**Directions**
Write the listing out once more, identical to the original but without pictures.

(Information provided Opens)

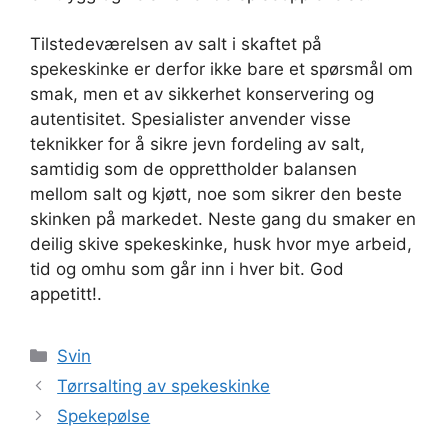
Tilstedeværelsen av salt i skaftet på
spekeskinke er derfor ikke bare et spørsmål om
smak, men et av sikkerhet konservering og
autentisitet. Spesialister anvender visse
teknikker for å sikre jevn fordeling av salt,
samtidig som de opprettholder balansen
mellom salt og kjøtt, noe som sikrer den beste
skinken på markedet. Neste gang du smaker en
deilig skive spekeskinke, husk hvor mye arbeid,
tid og omhu som går inn i hver bit. God
appetitt!.
Kategorier
Svin
Tørrsalting av spekeskinke
Spekepølse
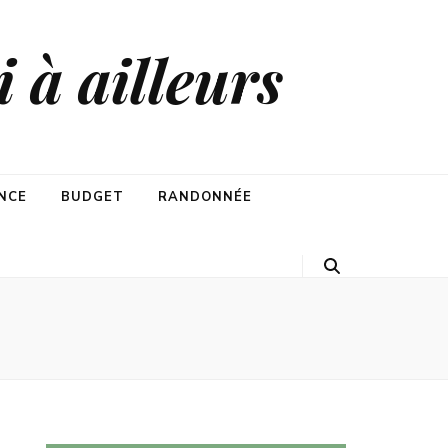
 à ailleurs
NCE
BUDGET
RANDONNÉE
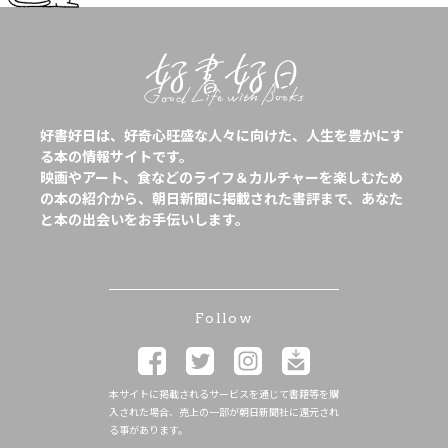
好書好日は、好奇心旺盛な人々に向けた、人生を豊かにす
る本の情報サイトです。
映画やアート、食などのライフ＆カルチャーを楽しむため
の本の紹介から、朝日新聞に掲載された書評まで、あなた
と本の出会いをお手伝いします。
Follow
本サイトに掲載されるサービスを通じて書籍等を購
入された場合、売上の一部が朝日新聞社に還元され
る事があります。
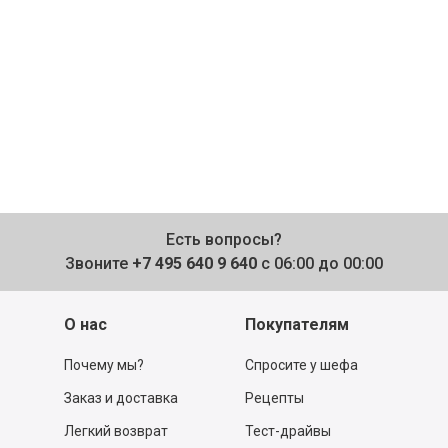
Есть вопросы?
Звоните
+7 495 640 9 640
с 06:00 до 00:00
О нас
Покупателям
Почему мы?
Спросите у шефа
Заказ и доставка
Рецепты
Легкий возврат
Тест-драйвы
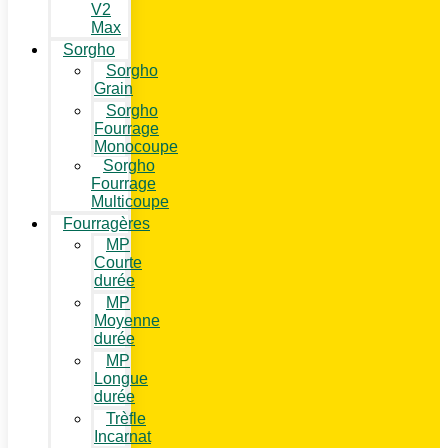
V2
Max
Sorgho
Sorgho
Grain
Sorgho
Fourrage
Monocoupe
Sorgho
Fourrage
Multicoupe
Fourragères
MP
Courte
durée
MP
Moyenne
durée
MP
Longue
durée
Trèfle
Incarnat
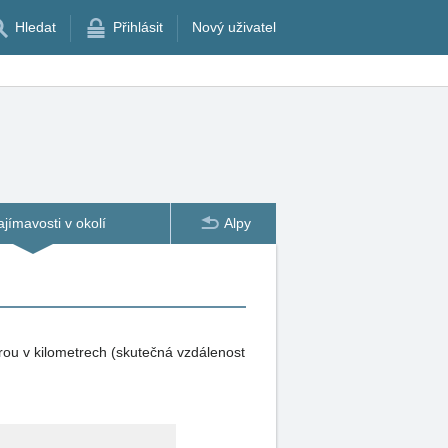
Hledat
Přihlásit
Nový uživatel
ajímavosti v okolí
Alpy
rou v kilometrech (skutečná vzdálenost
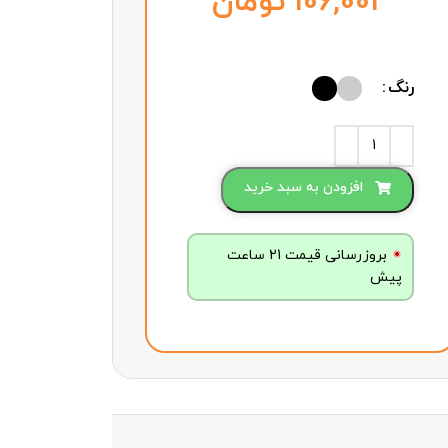
تومان
رنگ
افزودن به سبد خرید
بروزرسانی قیمت 21 ساعت
پیش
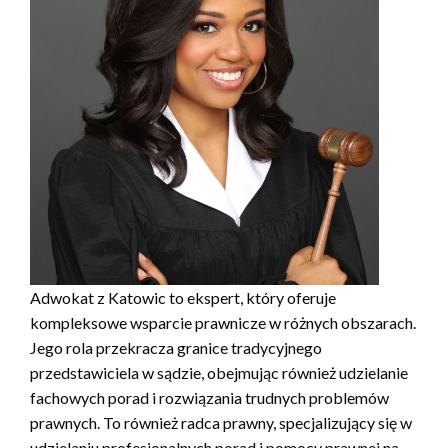
Adwokat z Katowic to ekspert, który oferuje
kompleksowe wsparcie prawnicze w różnych obszarach.
Jego rola przekracza granice tradycyjnego
przedstawiciela w sądzie, obejmując również udzielanie
fachowych porad i rozwiązania trudnych problemów
prawnych. To również radca prawny, specjalizujący się w
udzielaniu profesjonalnych porad i pomocy prawnej na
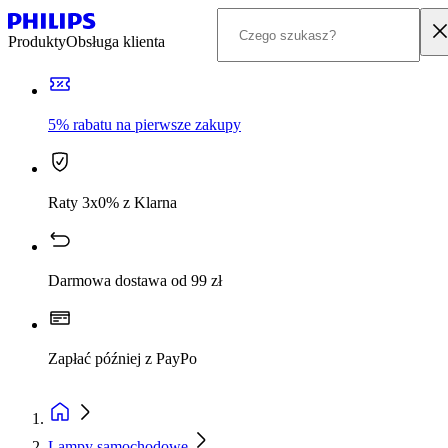
Produkty
Obsługa klienta
5% rabatu na pierwsze zakupy
Raty 3x0% z Klarna
Darmowa dostawa od 99 zł
Zapłać później z PayPo
Lampy samochodowe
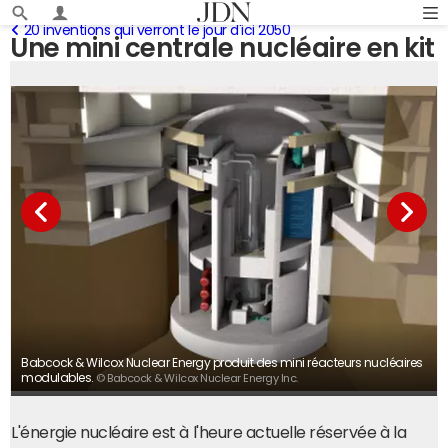
20 inventions qui verront le jour d'ici 2050
Une mini centrale nucléaire en kit
Babcock & Wilcox Nuclear Energy produit des mini réacteurs nucléaires
modulables.
© Babcock & Wilcox Nuclear Energy Inc.
L'énergie nucléaire est à l'heure actuelle réservée à la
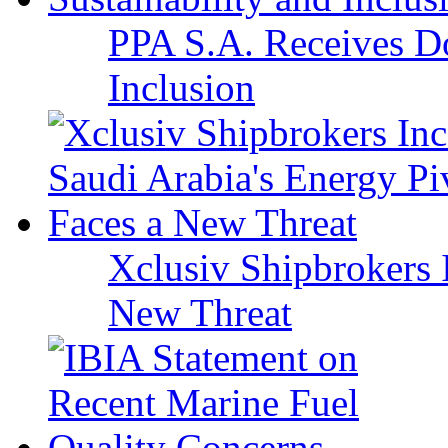
PPA S.A. Receives Do
Inclusion
Xclusiv Shipbrokers I
New Threat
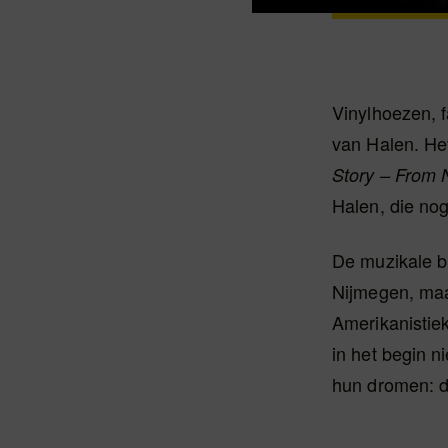
Vinylhoezen, 
van Halen. He
Story – From 
Halen, die nog 
De muzikale b
Nijmegen, maar
Amerikanistiek
in het begin n
hun dromen: d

(Information provided Closes)

**Solution**
Tilstedeværelsen av salt i skaftet på
spekeskinke er derfor ikke bare et spørsmål om
smak, men et av sikkerhet konservering og
autentisitet. Spesialister anvender visse
teknikker for å sikre jevn fordeling av salt,
samtidig som de opprettholder balansen
mellom salt og kjøtt, noe som sikrer den beste
skinken på markedet. Neste gang du smaker en
deilig skive spekeskinke, husk hvor mye arbeid,
tid og omhu som går inn i hver bit. God
appetitt!.
Kategorier
Svin
Tørrsalting av spekeskinke
Spekepølse
 à ailleurs
NCE
BUDGET
RANDONNÉE
好書好日は、好奇心旺盛な人々に向けた、人生を豊かにす
る本の情報サイトです。
映画やアート、食などのライフ＆カルチャーを楽しむため
の本の紹介から、朝日新聞に掲載された書評まで、あなた
と本の出会いをお手伝いします。
Follow
本サイトに掲載されるサービスを通じて書籍等を購
入された場合、売上の一部が朝日新聞社に還元され
る事があります。
Есть вопросы?
Звоните
+7 495 640 9 640
с 06:00 до 00:00
О нас
Покупателям
Почему мы?
Спросите у шефа
Заказ и доставка
Рецепты
Легкий возврат
Тест-драйвы
V2
Max
Sorgho
Sorgho
Grain
Sorgho
Fourrage
Monocoupe
Sorgho
Fourrage
Multicoupe
Fourragères
MP
Courte
durée
MP
Moyenne
durée
MP
Longue
durée
Trèfle
Incarnat
Hledat
Přihlásit
Nový uživatel
ajímavosti v okolí
Alpy
rou v kilometrech (skutečná vzdálenost
تومان
رنگ
افزودن به سبد خرید
بروزرسانی قیمت 21 ساعت
پیش
Adwokat z Katowic to ekspert, który oferuje
kompleksowe wsparcie prawnicze w różnych obszarach.
Jego rola przekracza granice tradycyjnego
przedstawiciela w sądzie, obejmując również udzielanie
fachowych porad i rozwiązania trudnych problemów
prawnych. To również radca prawny, specjalizujący się w
udzielaniu profesjonalnych porad i pomocy prawnej na
Produkty
Obsługa klienta
5% rabatu na pierwsze zakupy
Raty 3x0% z Klarna
Darmowa dostawa od 99 zł
Zapłać później z PayPo
Lampy samochodowe
20 inventions qui verront le jour d'ici 2050
Une mini centrale nucléaire en kit
Babcock & Wilcox Nuclear Energy produit des mini réacteurs nucléaires
modulables.
© Babcock & Wilcox Nuclear Energy Inc.
L'énergie nucléaire est à l'heure actuelle réservée à la
PPA S.A. Receives Do
Inclusion
Xclusiv Shipbrokers I
New Threat
Vinylhoezen, 
van Halen. He
Story – From 
Halen, die nog 
De muzikale b
Nijmegen, maar
Amerikanistiek
in het begin n
hun dromen: d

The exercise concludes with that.